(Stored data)

..........

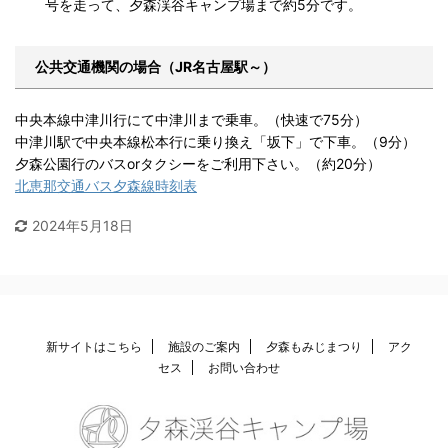
号を走って、夕森渓谷キャンプ場まで約5分です。
公共交通機関の場合（JR名古屋駅～）
中央本線中津川行にて中津川まで乗車。（快速で75分）
中津川駅で中央本線松本行に乗り換え「坂下」で下車。（9分）
夕森公園行のバスorタクシーをご利用下さい。（約20分）
北恵那交通バス夕森線時刻表
2024年5月18日
新サイトはこちら
施設のご案内
夕森もみじまつり
アク
セス
お問い合わせ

..........

**WHAT THE TASK REQUIRES:**
Output all of the data exactly as it stands, minus any images.

**ANSWER:**
号を走って、夕森渓谷キャンプ場まで約5分です。
公共交通機関の場合（JR名古屋駅～）
中央本線中津川行にて中津川まで乗車。（快速で75分）
中津川駅で中央本線松本行に乗り換え「坂下」で下車。（9分）
夕森公園行のバスorタクシーをご利用下さい。（約20分）
北恵那交通バス夕森線時刻表
2024年5月18日
新サイトはこちら
施設のご案内
夕森もみじまつり
アク
セス
お問い合わせ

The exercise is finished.